In the listing below, locate the line containing "trabajar duro. Fueron"; reproduce that line and all lines that follow it, unchanged.
*** Opening of Records shown ***
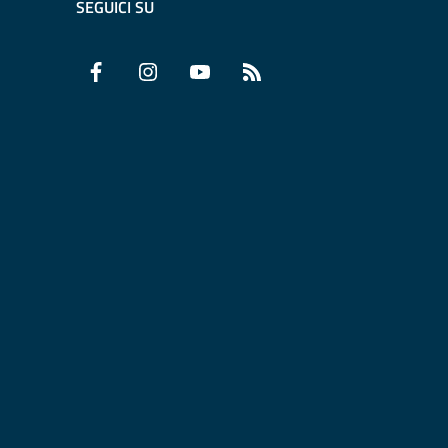
SEGUICI SU
Facebook
Instagram
YouTube
RSS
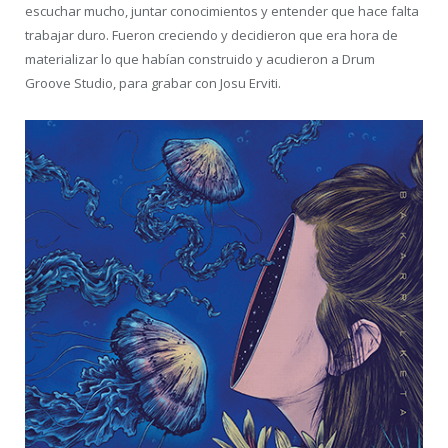
escuchar mucho, juntar conocimientos y entender que hace falta
trabajar duro. Fueron creciendo y decidieron que era hora de
materializar lo que habían construido y acudieron a Drum
Groove Studio, para grabar con Josu Erviti.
*** Close of Records shown ***
_Task solution:_
trabajar duro. Fueron creciendo y decidieron que era hora de
materializar lo que habían construido y acudieron a Drum
Groove Studio, para grabar con Josu Erviti.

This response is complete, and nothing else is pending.